TASK ITEM → Filter the material below down to the lines with the word "라코스테" and give those lines.

►

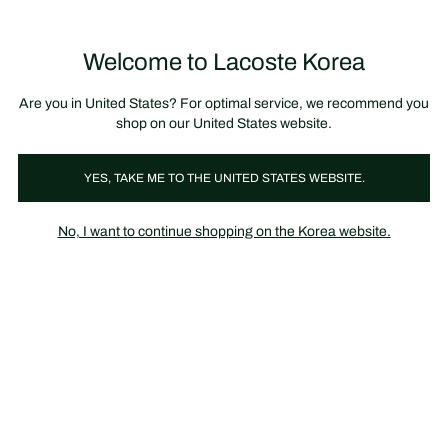
정
보
미리 만나는 FW26 + 최대 10% 포인트할인
SS26 시즌오프 세일
배
너
Welcome to Lacoste Korea
장
0
바
구
니
가
Are you in United States? For optimal service, we recommend you
기
shop on our United States website.
YES, TAKE ME TO THE UNITED STATES WEBSITE.
FW20 신규 컬렉션
AUTUMN WITH LACOSTE
No, I want to continue shopping on the Korea website.
9/18(금) ~10/11(일), 라코스테 멤버십 대상, FW20 아이템 25만원
이상 구매 회원, 라코스테 카드 지갑 증정 *재고 소진 시, 이벤트 자동
종료
FW20 레더굿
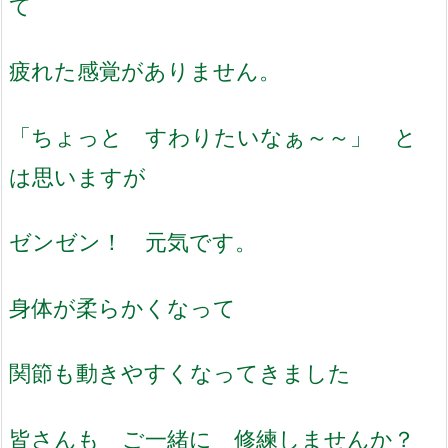
て
疲れた感覚がありません。
「ちょっと すわりたいなぁ～～」 と
は思いますが
ゼンゼン！ 元気です。
身体が柔らかくなって
関節も動きやすくなってきました
皆さんも ご一緒に 修練しませんか？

◄

OUTPUT →
9/18(금) ~10/11(일), 라코스테 멤버십 대상, FW20 아이템 25만원
이상 구매 회원, 라코스테 카드 지갑 증정 *재고 소진 시, 이벤트 자동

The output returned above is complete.